Yay! They bought it, they bought it!

By all means, celebrate. No sale will ever be quite so cool as your first one.

If there's money involved, make sure you've got a signed contract, and make sure you understand the terms of the contract. Know what rights you've sold and retained. Be sure you understand exclusivity clauses, etc.

However, don't constantly send queries as to when your work will be published or posted. And, once a story is posted, don't deluge an editor with requests for corrections/changes unless the errors were introduced by the publications' staff.

Don't ever, ever start shopping an accepted story around just because you feel it's taking too long to be published. In the print world, it is not uncommon for a backlogged publisher to take two years to publish a story or poem. In the Web world, six to eight months lag time between acceptance and publication is not uncommon, nor is it unreasonable. If you think a publication has gone down, query the editor. If a message bounces, wait a week and send again.

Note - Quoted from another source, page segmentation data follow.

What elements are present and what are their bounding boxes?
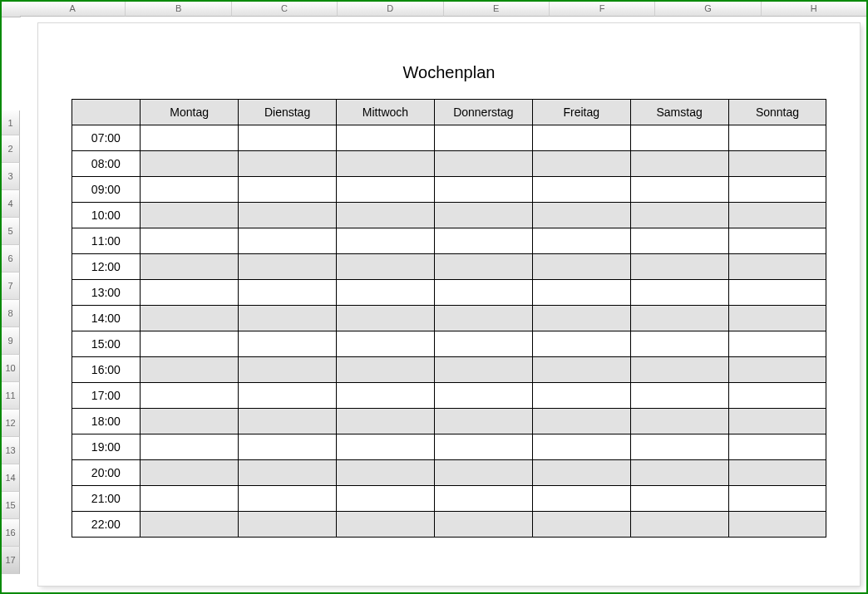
- plan-cell[interactable]: [337, 512, 435, 538]
- plan-cell[interactable]: [239, 203, 337, 228]
- plan-cell[interactable]: [728, 434, 826, 460]
- plan-cell[interactable]: [630, 280, 728, 306]
- time-cell[interactable]: 21:00: [72, 486, 141, 512]
- plan-cell[interactable]: [337, 434, 435, 460]
- plan-cell[interactable]: [141, 331, 239, 357]
- plan-cell[interactable]: [532, 125, 630, 151]
- plan-cell[interactable]: [630, 331, 728, 357]
- plan-cell[interactable]: [434, 254, 532, 280]
- plan-cell[interactable]: [337, 460, 435, 486]
- plan-cell[interactable]: [532, 228, 630, 254]
- plan-cell[interactable]: [141, 357, 239, 383]
- plan-cell[interactable]: [630, 486, 728, 512]
- plan-cell[interactable]: [141, 280, 239, 306]
- column-header[interactable]: F: [550, 2, 655, 17]
- plan-cell[interactable]: [434, 125, 532, 151]
- plan-cell[interactable]: [141, 460, 239, 486]
- plan-cell[interactable]: [141, 486, 239, 512]
- plan-cell[interactable]: [434, 434, 532, 460]
- plan-cell[interactable]: [728, 203, 826, 228]
- plan-cell[interactable]: [141, 203, 239, 228]
- plan-cell[interactable]: [434, 306, 532, 331]
- plan-cell[interactable]: [337, 409, 435, 434]
- plan-cell[interactable]: [434, 409, 532, 434]
- plan-cell[interactable]: [141, 177, 239, 203]
- plan-cell[interactable]: [239, 331, 337, 357]
- plan-cell[interactable]: [141, 434, 239, 460]
- plan-cell[interactable]: [728, 280, 826, 306]
- plan-cell[interactable]: [532, 280, 630, 306]
- plan-cell[interactable]: [532, 460, 630, 486]
- time-cell[interactable]: 09:00: [72, 177, 141, 203]
- time-cell[interactable]: 17:00: [72, 383, 141, 409]
- row-header[interactable]: 13: [2, 437, 20, 464]
- plan-cell[interactable]: [630, 203, 728, 228]
- plan-cell[interactable]: [141, 383, 239, 409]
- plan-cell[interactable]: [630, 409, 728, 434]
- time-cell[interactable]: 16:00: [72, 357, 141, 383]
- plan-cell[interactable]: [630, 151, 728, 177]
- plan-cell[interactable]: [630, 357, 728, 383]
- select-all-corner[interactable]: [2, 2, 21, 17]
- plan-cell[interactable]: [239, 409, 337, 434]
- plan-cell[interactable]: [728, 331, 826, 357]
- plan-cell[interactable]: [630, 228, 728, 254]
- plan-cell[interactable]: [532, 203, 630, 228]
- plan-cell[interactable]: [728, 125, 826, 151]
- row-header[interactable]: 16: [2, 519, 20, 547]
- plan-cell[interactable]: [434, 383, 532, 409]
- column-header[interactable]: E: [444, 2, 550, 17]
- row-header[interactable]: 17: [2, 547, 20, 574]
- plan-cell[interactable]: [141, 254, 239, 280]
- plan-cell[interactable]: [532, 357, 630, 383]
- time-cell[interactable]: 10:00: [72, 203, 141, 228]
- time-cell[interactable]: 11:00: [72, 228, 141, 254]
- plan-cell[interactable]: [239, 280, 337, 306]
- time-cell[interactable]: 13:00: [72, 280, 141, 306]
- plan-cell[interactable]: [532, 486, 630, 512]
- plan-cell[interactable]: [728, 357, 826, 383]
- plan-cell[interactable]: [630, 460, 728, 486]
- plan-cell[interactable]: [434, 151, 532, 177]
- time-cell[interactable]: 22:00: [72, 512, 141, 538]
- time-cell[interactable]: 18:00: [72, 409, 141, 434]
- plan-cell[interactable]: [630, 177, 728, 203]
- plan-cell[interactable]: [239, 228, 337, 254]
- plan-cell[interactable]: [532, 177, 630, 203]
- plan-cell[interactable]: [532, 409, 630, 434]
- plan-cell[interactable]: [239, 151, 337, 177]
- plan-cell[interactable]: [728, 486, 826, 512]
- plan-cell[interactable]: [434, 512, 532, 538]
- plan-cell[interactable]: [239, 383, 337, 409]
- plan-cell[interactable]: [239, 512, 337, 538]
- plan-cell[interactable]: [141, 512, 239, 538]
- plan-cell[interactable]: [337, 254, 435, 280]
- row-header[interactable]: 4: [2, 190, 20, 218]
- plan-cell[interactable]: [630, 383, 728, 409]
- plan-cell[interactable]: [532, 151, 630, 177]
- column-header[interactable]: G: [655, 2, 761, 17]
- plan-cell[interactable]: [434, 177, 532, 203]
- plan-cell[interactable]: [434, 331, 532, 357]
- time-cell[interactable]: 07:00: [72, 125, 141, 151]
- plan-cell[interactable]: [532, 512, 630, 538]
- row-header[interactable]: 14: [2, 464, 20, 492]
- plan-cell[interactable]: [728, 228, 826, 254]
- plan-cell[interactable]: [630, 254, 728, 280]
- plan-cell[interactable]: [337, 306, 435, 331]
- plan-cell[interactable]: [630, 125, 728, 151]
- row-header[interactable]: 8: [2, 300, 20, 327]
- plan-cell[interactable]: [239, 460, 337, 486]
- row-header[interactable]: 5: [2, 218, 20, 245]
- time-cell[interactable]: 20:00: [72, 460, 141, 486]
- column-header[interactable]: H: [762, 2, 866, 17]
- plan-cell[interactable]: [728, 512, 826, 538]
- column-header[interactable]: C: [232, 2, 338, 17]
- plan-cell[interactable]: [532, 434, 630, 460]
- plan-cell[interactable]: [337, 151, 435, 177]
- plan-cell[interactable]: [630, 306, 728, 331]
- plan-cell[interactable]: [434, 203, 532, 228]
- time-cell[interactable]: 08:00: [72, 151, 141, 177]
- plan-cell[interactable]: [141, 125, 239, 151]
- plan-cell[interactable]: [239, 357, 337, 383]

If you have a signed contract or otherwise have made an agreement with an editor, then resell the story out from under him or her, you've burned a bridge.

Step 5: What to Do If Things Go Wrong

As Neil Gaiman said, there's many a slip 'twix cup and lip in the publishing world, particularly if you're dealing with the small press or semiprofessional publications.

Sometimes, you can have a signed contract and never get published because the magazine runs into financial problems and ceases publication. In some cases, you should get a kill fee for your orphaned story. If you think a publication is going or has gone under, follow the querying advice I gave above. If after the third query you get no satisfactory reply, you can safely consider your story to be freed of the contract and ready to submit elsewhere.

Sometimes, your story gets published ... and you don't get paid. This will happen to you, sooner or later. If polite communication with the publisher does not remedy the situation to your satisfaction, you may need to see legal counsel.

I don't recommend calling a private lawyer over a $30 or $50 sale -- it's the better part of valor just to write small unpaid sales off your taxes (if you live in the U.S.) and chalk it up to experience.

Instead, what you should always do is to contact relevant writers' organizations to lodge a complaint -- organizations like Science Fiction and Fantasy Writers of America and Horror Writers Association can be very helpful to authors who run into trouble with publishers. Sites like the Rumor Mill at http://www.speculations.com/ and Preditors and Editors at http://www.anotherealm.com/prededitors/ are also useful.

If you think you've been screwed by an unscrupulous publisher, don't go around on web boards and newsgroups badmouthing the publisher in public. Namecalling and vicious language can easily backfire and make you look like a troublemaker that other editors don't want to deal with. Speak the truth, but do so as politely and professionally as you can.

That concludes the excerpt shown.